Manusia hidup untuk belajar
Bukan belajar untuk hidup
(Jakob Sumaharjo)
Pandangan Jakob Sumaharjo tersebut sudah terlupakan terutama dalam
pendidikan formal yang dilaksanakan oleh sekolah-sekolah di Indonesia.
Pendidikan Indonesia lebih menitik beratkan pada penguasaan kompetensi,
dimana kompetensi yang dimaksud selalu mengacu pada kebutuhan dunia
industri. Dengan kata lain, bahwa peserta didik dituntut belajar karena
tuntutan kebutuhan lapangan kerja, materi-materi yang diberikan sesuai
dengan harapan industri. Kualitas output sangat dipengaruhi tercovernya
seseorang di sebuah perusahaan atau instansi. Aktifitas belajar hanya
mengarahkan Peserta didik belajar pada saat mereka menjalani aktivitas
sekolah formal dengan harapan mendapat nilai
yang bagus, menyelesaikan studi dengan gelar Cum Laude, serta berbagai atiribut kosong yang tidak esensial.

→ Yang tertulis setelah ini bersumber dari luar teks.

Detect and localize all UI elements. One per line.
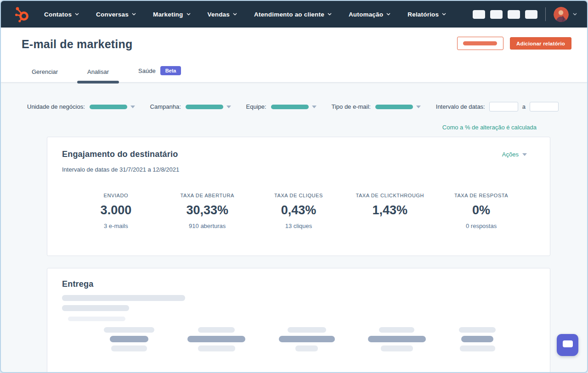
chat-window-icon: [563, 340, 573, 347]
metric-taxa-cliques: TAXA DE CLIQUES 0,43% 13 cliques: [253, 193, 345, 229]
metric-value: 1,43%: [344, 203, 435, 217]
account-chevron-down-icon[interactable]: [573, 13, 577, 16]
app-window: Contatos Conversas Marketing Vendas Aten…: [0, 0, 588, 373]
dropdown-chevron-icon: [130, 106, 135, 108]
actions-dropdown[interactable]: Ações: [502, 151, 535, 158]
metric-subtext: [344, 223, 435, 229]
metric-subtext: 3 e-mails: [70, 223, 162, 229]
chevron-down-icon: [187, 13, 191, 16]
chat-launcher-button[interactable]: [557, 334, 578, 356]
metric-value: 0%: [435, 203, 527, 217]
metric-label: TAXA DE RESPOSTA: [435, 193, 527, 198]
skeleton-line: [62, 295, 185, 301]
metric-taxa-abertura: TAXA DE ABERTURA 30,33% 910 aberturas: [162, 193, 253, 229]
skeleton-metric: [187, 327, 245, 351]
chevron-down-icon: [442, 13, 446, 16]
date-from-input[interactable]: [489, 102, 518, 111]
filter-label: Equipe:: [246, 103, 266, 110]
tab-bar: Gerenciar Analisar Saúde Beta: [22, 66, 571, 82]
filter-value-pill: [375, 105, 413, 109]
recipient-engagement-card: Engajamento do destinatário Ações Interv…: [47, 137, 550, 256]
skeleton-metric: [459, 327, 496, 351]
engagement-date-range: Intervalo de datas de 31/7/2021 a 12/8/2…: [62, 166, 535, 173]
engagement-card-title: Engajamento do destinatário: [62, 150, 178, 159]
filter-value-pill: [90, 105, 127, 109]
metric-subtext: 0 respostas: [435, 223, 527, 229]
filter-business-unit[interactable]: Unidade de negócios:: [27, 103, 135, 110]
metric-label: TAXA DE ABERTURA: [162, 193, 253, 198]
nav-item-conversas[interactable]: Conversas: [96, 11, 136, 18]
redacted-label-pill: [463, 41, 497, 45]
chevron-down-icon: [233, 13, 237, 16]
main-menu: Contatos Conversas Marketing Vendas Aten…: [44, 11, 446, 18]
nav-item-marketing[interactable]: Marketing: [153, 11, 191, 18]
dropdown-chevron-icon: [416, 106, 421, 108]
tab-label: Analisar: [87, 68, 109, 75]
metric-value: 0,43%: [253, 203, 345, 217]
nav-icon-placeholder-1[interactable]: [473, 10, 485, 19]
actions-label: Ações: [502, 151, 519, 158]
metric-enviado: ENVIADO 3.000 3 e-mails: [70, 193, 162, 229]
nav-item-automacao[interactable]: Automação: [349, 11, 390, 18]
nav-item-label: Vendas: [208, 11, 230, 18]
filter-email-type[interactable]: Tipo de e-mail:: [331, 103, 421, 110]
metric-label: ENVIADO: [70, 193, 162, 198]
nav-divider: [545, 7, 546, 21]
metric-subtext: 13 cliques: [253, 223, 345, 229]
chevron-down-icon: [328, 13, 332, 16]
change-calculation-link[interactable]: Como a % de alteração é calculada: [442, 124, 537, 131]
secondary-action-button[interactable]: [457, 37, 503, 50]
header-actions: Adicionar relatório: [457, 37, 571, 50]
delivery-card-title: Entrega: [62, 279, 535, 289]
nav-icon-placeholder-4[interactable]: [525, 10, 537, 19]
metric-taxa-clickthrough: TAXA DE CLICKTHROUGH 1,43%: [344, 193, 435, 229]
hubspot-logo-icon[interactable]: [14, 6, 30, 23]
filter-value-pill: [271, 105, 309, 109]
filter-campaign[interactable]: Campanha:: [150, 103, 231, 110]
metrics-row: ENVIADO 3.000 3 e-mails TAXA DE ABERTURA…: [62, 193, 535, 229]
filter-label: Unidade de negócios:: [27, 103, 85, 110]
nav-utilities: [468, 7, 577, 22]
nav-item-label: Automação: [349, 11, 383, 18]
filter-team[interactable]: Equipe:: [246, 103, 317, 110]
delivery-card: Entrega: [47, 268, 550, 373]
nav-item-relatorios[interactable]: Relatórios: [407, 11, 446, 18]
nav-item-label: Relatórios: [407, 11, 439, 18]
add-report-button[interactable]: Adicionar relatório: [510, 37, 571, 50]
filter-bar: Unidade de negócios: Campanha: Equipe: T…: [27, 102, 559, 111]
date-to-input[interactable]: [530, 102, 559, 111]
tab-saude[interactable]: Saúde Beta: [128, 66, 191, 82]
calc-link-row: Como a % de alteração é calculada: [1, 123, 537, 131]
tab-gerenciar[interactable]: Gerenciar: [22, 68, 68, 82]
nav-item-label: Atendimento ao cliente: [254, 11, 324, 18]
nav-item-label: Conversas: [96, 11, 129, 18]
tab-label: Saúde: [138, 67, 156, 74]
tab-analisar[interactable]: Analisar: [77, 68, 119, 82]
dropdown-chevron-icon: [312, 106, 317, 108]
tab-label: Gerenciar: [32, 68, 58, 75]
chevron-down-icon: [75, 13, 79, 16]
main-content: Unidade de negócios: Campanha: Equipe: T…: [1, 102, 587, 373]
nav-item-contatos[interactable]: Contatos: [44, 11, 79, 18]
filter-date-range: Intervalo de datas: a: [436, 102, 559, 111]
beta-badge: Beta: [160, 66, 181, 75]
metric-value: 30,33%: [162, 203, 253, 217]
nav-item-atendimento[interactable]: Atendimento ao cliente: [254, 11, 332, 18]
skeleton-line: [62, 305, 129, 311]
skeleton-metric: [279, 327, 335, 351]
date-range-separator: a: [522, 103, 526, 110]
page-header: E-mail de marketing Adicionar relatório …: [1, 28, 587, 83]
dropdown-chevron-icon: [226, 106, 231, 108]
skeleton-metric: [104, 327, 154, 351]
user-avatar[interactable]: [554, 7, 569, 22]
metric-subtext: 910 aberturas: [162, 223, 253, 229]
metric-label: TAXA DE CLICKTHROUGH: [344, 193, 435, 198]
nav-icon-placeholder-3[interactable]: [508, 10, 520, 19]
skeleton-metrics-row: [104, 327, 496, 351]
filter-value-pill: [186, 105, 223, 109]
filter-label: Tipo de e-mail:: [331, 103, 371, 110]
nav-item-vendas[interactable]: Vendas: [208, 11, 237, 18]
nav-item-label: Contatos: [44, 11, 72, 18]
skeleton-line: [68, 317, 125, 321]
nav-icon-placeholder-2[interactable]: [490, 10, 503, 19]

yang bagus, menyelesaikan studi dengan gelar Cum Laude, serta berbagai atiribut kosong yang tidak esensial.
Pendidikan dan pengajaran dengan paradigma seperti ini hanya berfungsi
untuk kebutuhan kerja industri atau instansi, tidak demi peserta didik.
Sehingga setiap kebijakan dan berbagai pengambilan keputusan bukan
sebagai solutif terhadap berbagai alternative problem peserta didik
tetapi lebih disesuaikan dengan kondisi dan kebutuhan dunia kerja.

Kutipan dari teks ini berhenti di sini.